Allergan/Ironwood’s enhanced linaclotide CR1 could double Linzess franchise from $1B in U.S. net sales by 2020
December 22, 2016Ironwood Pharmaceuticals and Allergan have been testing an irritable bowel syndrome with constipation (IBS-C) drug, a formulation of linaclotide colonic release. On Thursady, the companies said that the study showed greater abdominal pain improvement with CR1 300 mcg compared to placebo and to the 290 mcg immediate release (IR) formulation of linaclotide.
The companies are now planning phase III study, and will soon approach the U.S. Food and Drug Administration (FDA) with trials in adults with IBS-C expected to begin in the second half of 2017.
Linaclotide IR (Linzess) is currently FDA-approved and available for the treatment of adults with IBS-C or chronic idiopathic constipation (CIC).
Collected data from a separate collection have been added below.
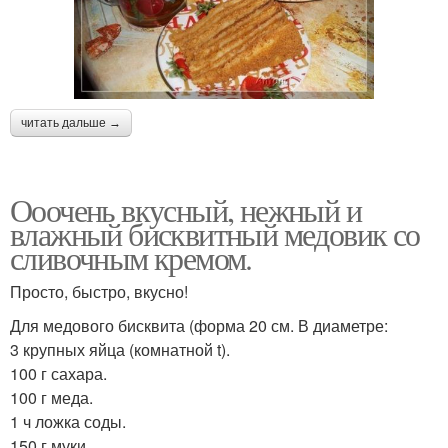
читать дальше →
Ооочень вкусный, нежный и
влажный бисквитный медовик со
сливочным кремом.
Просто, быстро, вкусно!
Для медового бисквита (форма 20 см. В диаметре:
3 крупных яйца (комнатной t).
100 г сахара.
100 г меда.
1 ч ложка соды.
150 г муки.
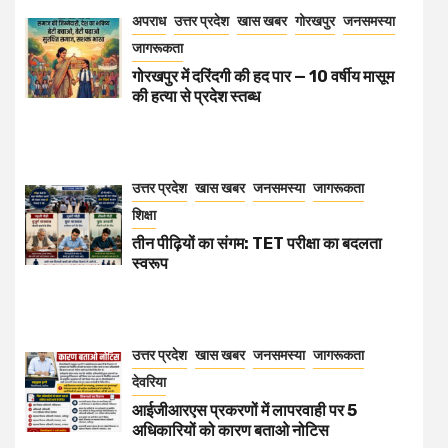
अपराध
उत्तर प्रदेश
खास खबर
गोरखपुर
जनसमस्या
जागरूकता
गोरखपुर में दरिंदगी की हद पार — 10 वर्षीय मासूम
की हत्या से प्रदेश स्तब्ध
उत्तर प्रदेश
खास खबर
जनसमस्या
जागरूकता
शिक्षा
तीन पीढ़ियों का संगम: TET परीक्षा का बदलता
स्वरूप
उत्तर प्रदेश
खास खबर
जनसमस्या
जागरूकता
देवरिया
आईजीआरएस प्रकरणों में लापरवाही पर 5
अधिकारियों को कारण बताओ नोटिस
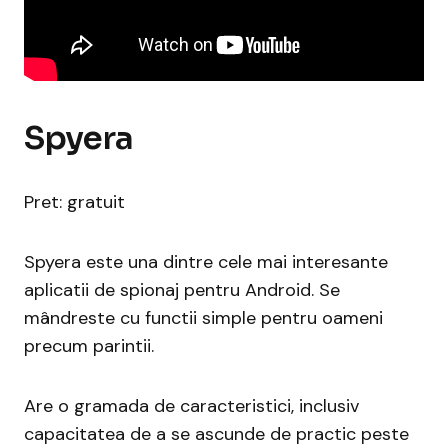
Spyera
Pret: gratuit
Spyera este una dintre cele mai interesante
aplicatii de spionaj pentru Android. Se
mândreste cu functii simple pentru oameni
precum parintii.
Are o gramada de caracteristici, inclusiv
capacitatea de a se ascunde de practic peste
Ironwood and Allergan also announced results from the same Phase IIb trial with a second formulation, linaclotide colonic release-2 (CR2), in a separate press release issued today.
“Abdominal pain is usually the most difficult symptom to treat in patients with IBS-C. When that pain is not treated sufficiently, then that drives the patient back into my office again and again,” said Philip Schoenfeld, M.D., chief, gastroenterology section. “I’m encouraged by these initial data. This new formulation of linaclotide may produce additional relief of abdominal pain in patients with IBS-C.”
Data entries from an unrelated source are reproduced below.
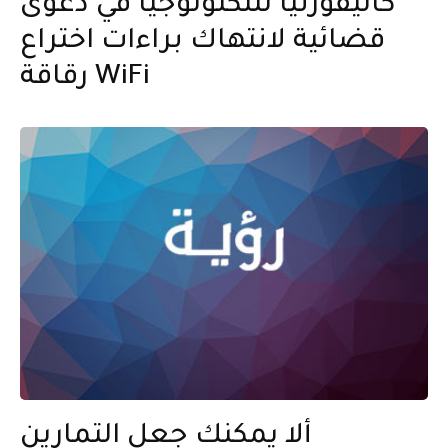
كاليفورنيا للتكنولوجيا في دعوى
قضائية لانتهاك براءات اختراع
رقاقة WiFi
ألا يمكنك جعل التمارين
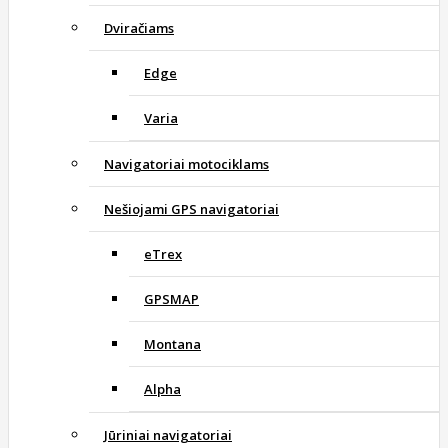
Dviračiams
Edge
Varia
Navigatoriai motociklams
Nešiojami GPS navigatoriai
eTrex
GPSMAP
Montana
Alpha
Jūriniai navigatoriai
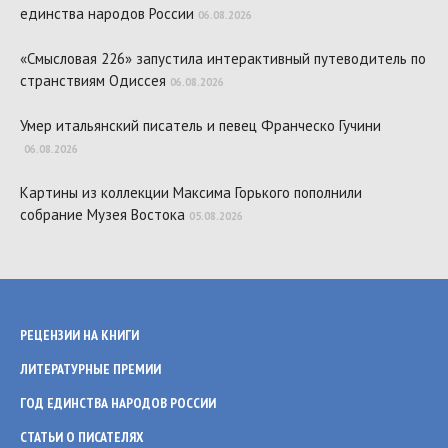
единства народов России
06.08.2026
«Смысловая 226» запустила интерактивный путеводитель по
странствиям Одиссея
06.08.2026
Умер итальянский писатель и певец Франческо Гучини
06.08.2026
Картины из коллекции Максима Горького пополнили
собрание Музея Востока
05.08.2026
РЕЦЕНЗИИ НА КНИГИ
ЛИТЕРАТУРНЫЕ ПРЕМИИ
ГОД ЕДИНСТВА НАРОДОВ РОССИИ
СТАТЬИ О ПИСАТЕЛЯХ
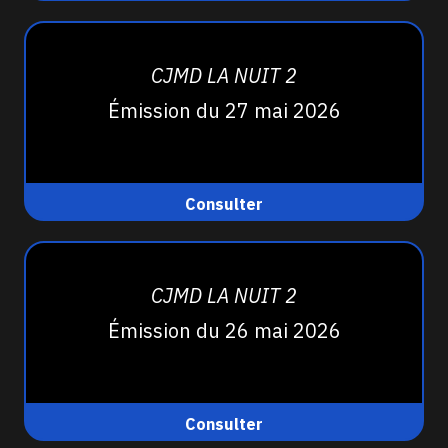
CJMD LA NUIT 2
Émission du 27 mai 2026
Consulter
CJMD LA NUIT 2
Émission du 26 mai 2026
Consulter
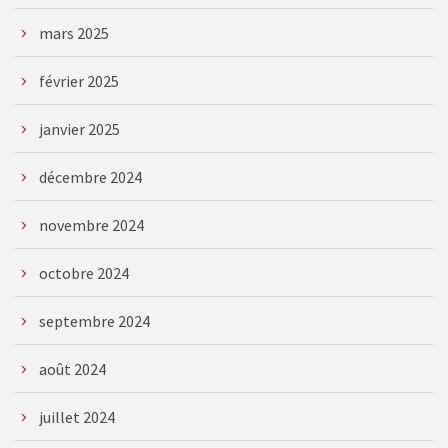
mars 2025
février 2025
janvier 2025
décembre 2024
novembre 2024
octobre 2024
septembre 2024
août 2024
juillet 2024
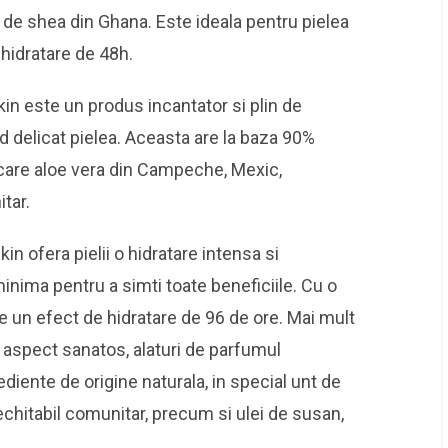
t de shea din Ghana. Este ideala pentru pielea
hidratare de 48h.
in este un produs incantator si plin de
delicat pielea. Aceasta are la baza 90%
e care aloe vera din Campeche, Mexic,
tar.
in ofera pielii o hidratare intensa si
inima pentru a simti toate beneficiile. Cu o
e un efect de hidratare de 96 de ore. Mai mult
un aspect sanatos, alaturi de parfumul
diente de origine naturala, in special unt de
chitabil comunitar, precum si ulei de susan,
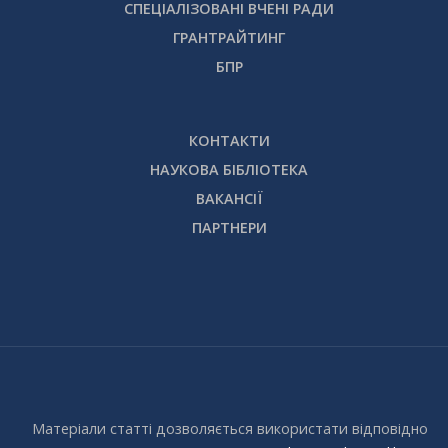
СПЕЦІАЛІЗОВАНІ ВЧЕНІ РАДИ
ГРАНТРАЙТИНГ
БПР
КОНТАКТИ
НАУКОВА БІБЛІОТЕКА
ВАКАНСІЇ
ПАРТНЕРИ
Матеріали статті дозволяється використати відповідно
Tom McCourt, chief commercial officer of Ironwood, said: “We believe the potentially enhanced clinical profile of linaclotide CR1 could support further growth of the Linzess franchise from $1 billion in U.S. net sales by 2020 to potentially greater than $2 billion in peak U.S. net sales.”
Bill Meury, chief commercial officer of Allergan. “Linzess is the market-leading U.S. branded prescription medicine for adults with IBS-C or CIC and has been utilized by more than 1 million patients to date. The CR1 formulation could provide an innovative brand to treat millions of additional suffering patients, extending the success of LINZESS and demonstrating our continued commitment to improving GI care.”